Task brief: Copy out the listing that follows, exactly, without its pictures.
BEGIN
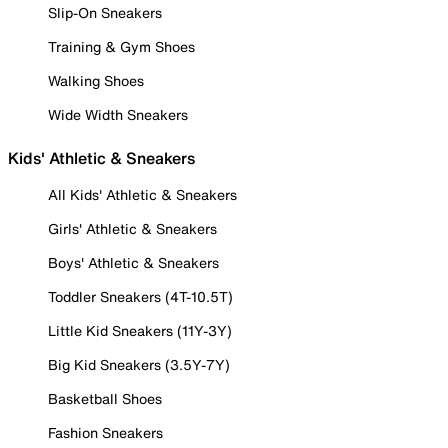
Slip-On Sneakers
Training & Gym Shoes
Walking Shoes
Wide Width Sneakers
Kids' Athletic & Sneakers
All Kids' Athletic & Sneakers
Girls' Athletic & Sneakers
Boys' Athletic & Sneakers
Toddler Sneakers (4T-10.5T)
Little Kid Sneakers (11Y-3Y)
Big Kid Sneakers (3.5Y-7Y)
Basketball Shoes
Fashion Sneakers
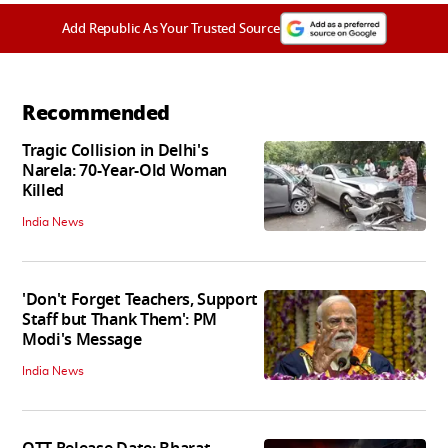
Add Republic As Your Trusted Source
Recommended
Tragic Collision in Delhi's
Narela: 70-Year-Old Woman
Killed
India News
'Don't Forget Teachers, Support
Staff but Thank Them': PM
Modi's Message
India News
END
Answer to this problem:
Slip-On Sneakers
Training & Gym Shoes
Walking Shoes
Wide Width Sneakers
Kids' Athletic & Sneakers
All Kids' Athletic & Sneakers
Girls' Athletic & Sneakers
Boys' Athletic & Sneakers
Toddler Sneakers (4T-10.5T)
Little Kid Sneakers (11Y-3Y)
Big Kid Sneakers (3.5Y-7Y)
Basketball Shoes
Fashion Sneakers
Add Republic As Your Trusted Source
Recommended
Tragic Collision in Delhi's
Narela: 70-Year-Old Woman
Killed
India News
'Don't Forget Teachers, Support
Staff but Thank Them': PM
Modi's Message
India News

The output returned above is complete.